The Drury Hotels hospitality chain has scrapped plans to redevelop the former Caribbean Cove water park and hotel property on the northwest side, and will instead sell it and a neighboring hotel to another developer.
St. Louis-based Drury Development Corp. said in September 2018 it planned to spend about $13 million to build a 180-room hotel and additional buildings on the 10-acre Caribbean Cove property at 3850 DePauw Blvd.
But the property quietly went up for sale in July. It now is set to be acquired by another party that has undisclosed development plans. Also part of the sale is Drury’s 109-room Pear Tree Inn on 2.3 acres at 9320 N. Michigan Road, directly across Michigan Road from the Cove parcel.
Robyn Swihart, managing broker at local real estate agency Equivis—which is representing both the buyer and seller in the transaction—confirmed the land is under contract. However, she declined to identify the buyer or share specifics about its plans, citing a confidentiality agreement.
“[The property] is under contract with a developer and the deal will close later this year,” she said, adding the Pear Tree is part of the sale.
Swihart did not say why Drury is selling the property.
“I think it’s a landmark site at a key I-465 Interchange,” Swihart said of the Caribbean Cove site. “It’s got great density and office traffic nearby, so it’s no surprise to me all that it’s a property that [has] received a lot of attention” from developers.
Drury bought Caribbean Cove in January 2018 for $4.7 million, about three months after the Caribbean Cove hotel shut its doors. The water park, which had been the main draw for the property for several years, shuttered several months prior.
Demolition on the property was completed around January 2019, with plans to construct a new seven-story hotel by the end of 2022. Also part of those plans was the development of up to three retail or office outlot buildings on the site.
The city awarded a nine-year property tax abatement for the new hotel shortly after it was announced, under which Drury would have saved about $2.8 million in taxes. It’s not immediately clear whether the abatement will be transferred to the buyer or if Drury will be required to renegotiate its terms with city officials.
The project had been expected to create 30 jobs paying an average wage of $13.22 per hour.
Caribbean Cove was owned by local firm General Hotels Corp., which added the 50,000-square-foot water park in 2004 to boost its weekend occupancy. It sold the property to Houston Based Allied Hospitality Inc. in 2011 after business slipped.
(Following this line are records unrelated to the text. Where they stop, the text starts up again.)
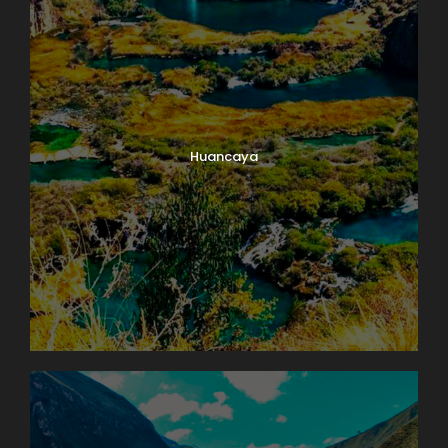
Huancaya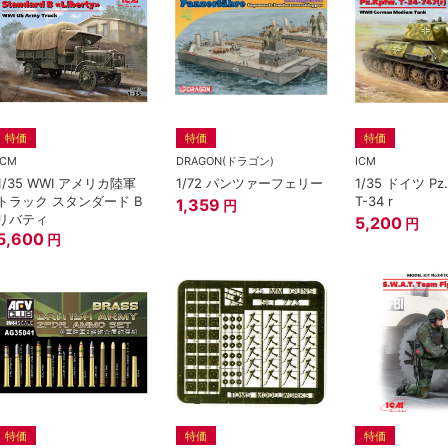
特価
特価
特価
ICM
DRAGON(ドラゴン)
ICM
1/35 WWI アメリカ陸軍
1/72 パンツァーフェリー
1/35 ドイツ Pz.
トラック スタンダード B
T-34 r
1,359
円
リバティ
5,200
円
5,600
円
特価
特価
特価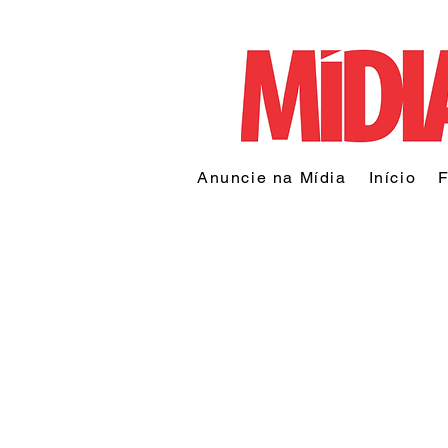
Anuncie na Mídia
Início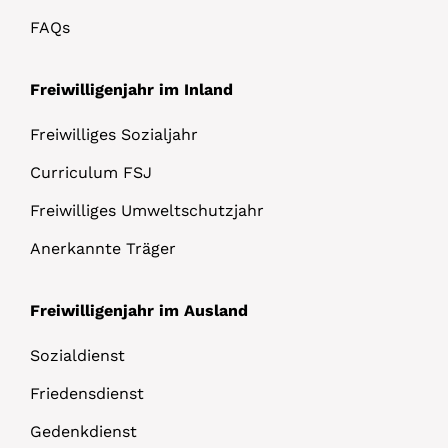
FAQs
Freiwilligenjahr im Inland
Freiwilliges Sozialjahr
Curriculum FSJ
Freiwilliges Umweltschutzjahr
Anerkannte Träger
Freiwilligenjahr im Ausland
Sozialdienst
Friedensdienst
Gedenkdienst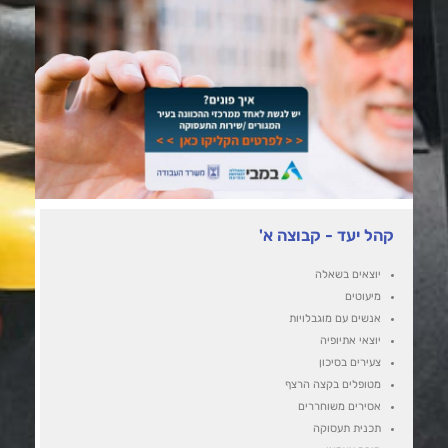
קהל יעד - קבוצה א'
יוצאים בשאלה
מיעוטים
אנשים עם מוגבלויות
יוצאי אתיופיה
צעירים בסיכון
מטופלים בקצה הרצף
אסירים משוחררים
תכנית תעסוקה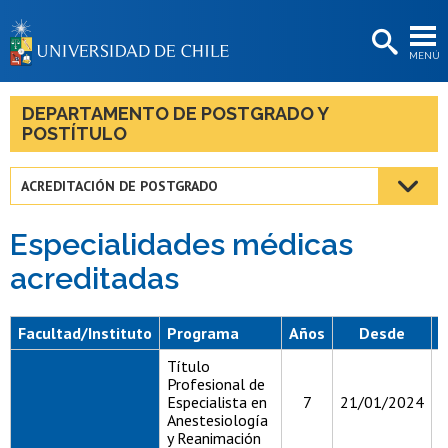
EXTENSIÓN
MENÚ
BIBLIOTECAS
LA UNIVERSIDAD
DEPARTAMENTO DE POSTGRADO Y
POSTÍTULO
Postulantes
Estudiantes
ACREDITACIÓN DE POSTGRADO
Académicas/os
Especialidades médicas
Funcionarias/os
acreditadas
Egresadas/os
Facultad/Instituto
Programa
Años
Desde
Título
Profesional de
Especialista en
7
21/01/2024
1
Anestesiología
y Reanimación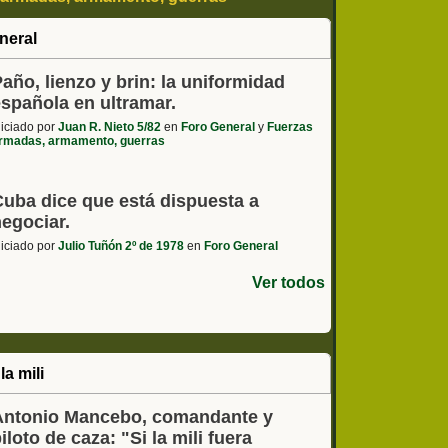
 - coches, motos, etc
neral
año, lienzo y brin: la uniformidad
española en ultramar.
niciado por
Juan R. Nieto 5/82
en
Foro General
y
Fuerzas
rmadas, armamento, guerras
Cuba dice que está dispuesta a
negociar.
niciado por
Julio Tuñón 2º de 1978
en
Foro General
Ver todos
la mili
Antonio Mancebo, comandante y
iloto de caza: "Si la mili fuera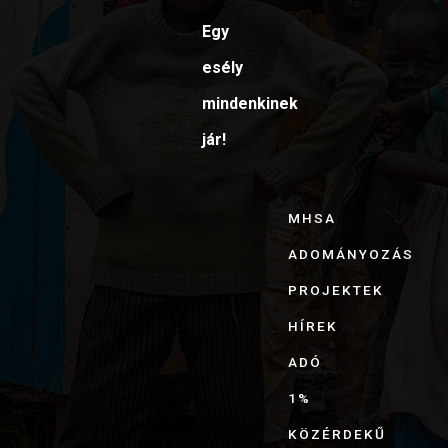
Egy
esély
mindenkinek
jár!
MHSA
ADOMÁNYOZÁS
PROJEKTEK
HÍREK
ADÓ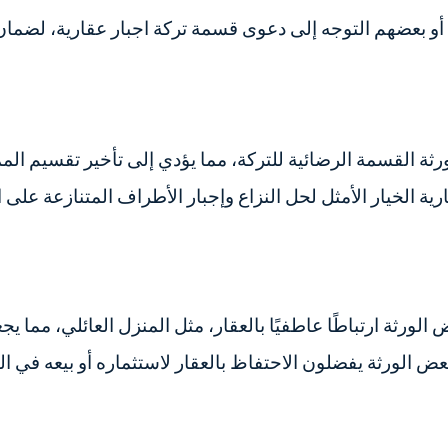
أو بعضهم التوجه إلى دعوى قسمة تركة اجبار عقارية، لضما
ة القسمة الرضائية للتركة، مما يؤدي إلى تأخير تقسيم المم
 الخيار الأمثل لحل النزاع وإجبار الأطراف المتنازعة على ال
 الورثة ارتباطًا عاطفيًا بالعقار، مثل المنزل العائلي، مما 
بعض الورثة يفضلون الاحتفاظ بالعقار لاستثماره أو بيعه في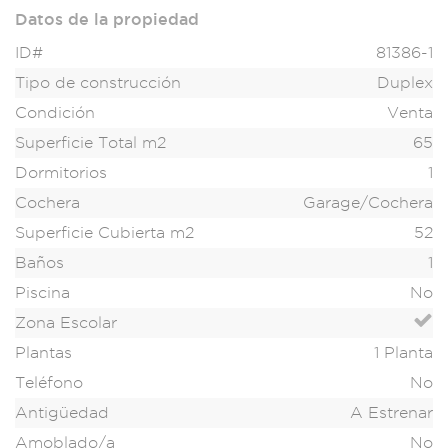
Datos de la propiedad
ID#
81386-1
Tipo de construcción
Duplex
Condición
Venta
Superficie Total m2
65
Dormitorios
1
Cochera
Garage/Cochera
Superficie Cubierta m2
52
Baños
1
Piscina
No
Zona Escolar
Plantas
1 Planta
Teléfono
No
Antigüedad
A Estrenar
Amoblado/a
No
St. Louis-based Drury has owned and operated the Pear Tree for more than 30 years, but spent about $400,000 to renovate the property in 2019 and rebrand it from the former Drury Inn name.
The hotelier is a family-owned chain with more than 150 hotels in 25 states. It’s unclear whether Drury is still pursing plans to develop a hotel downtown at the former IBJ Media building.
A Drury representative did not return multiple calls from IBJ requesting comment Monday.